Problem:
Would you reproduce the data below exactly, please, leaving out its images?

Extracted page text data:
----------------

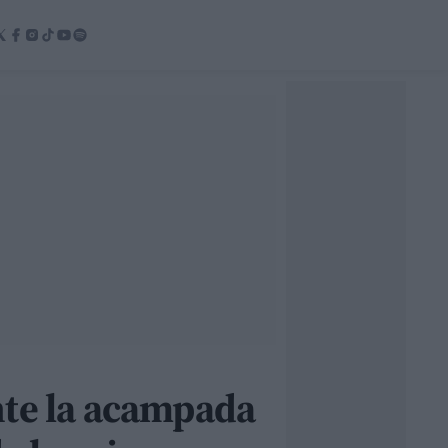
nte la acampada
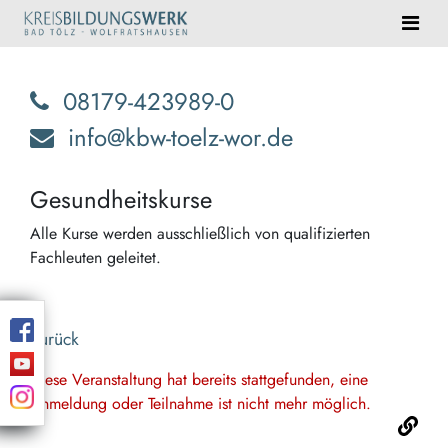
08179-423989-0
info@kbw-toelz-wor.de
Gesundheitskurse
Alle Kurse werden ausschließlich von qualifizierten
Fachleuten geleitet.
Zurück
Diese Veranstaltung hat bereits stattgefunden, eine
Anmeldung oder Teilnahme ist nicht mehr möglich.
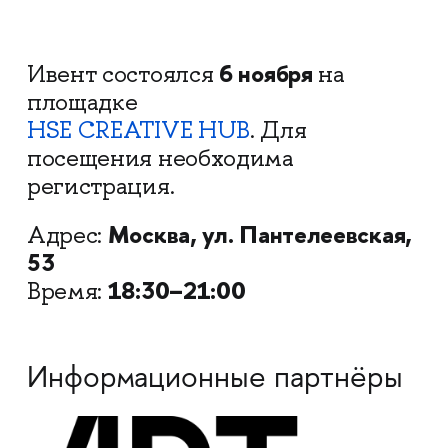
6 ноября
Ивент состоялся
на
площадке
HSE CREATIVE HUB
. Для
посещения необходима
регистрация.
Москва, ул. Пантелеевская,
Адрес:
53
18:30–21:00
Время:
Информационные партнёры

----------------

Written solution:
nte la acampada
08179-423989-0
info@kbw-toelz-wor.de
Gesundheitskurse
Alle Kurse werden ausschließlich von qualifizierten
Fachleuten geleitet.
Zurück
Diese Veranstaltung hat bereits stattgefunden, eine
Anmeldung oder Teilnahme ist nicht mehr möglich.
6 ноября
Ивент состоялся
на
площадке
HSE CREATIVE HUB
. Для
посещения необходима
регистрация.
Москва, ул. Пантелеевская,
Адрес:
53
18:30–21:00
Время:
Информационные партнёры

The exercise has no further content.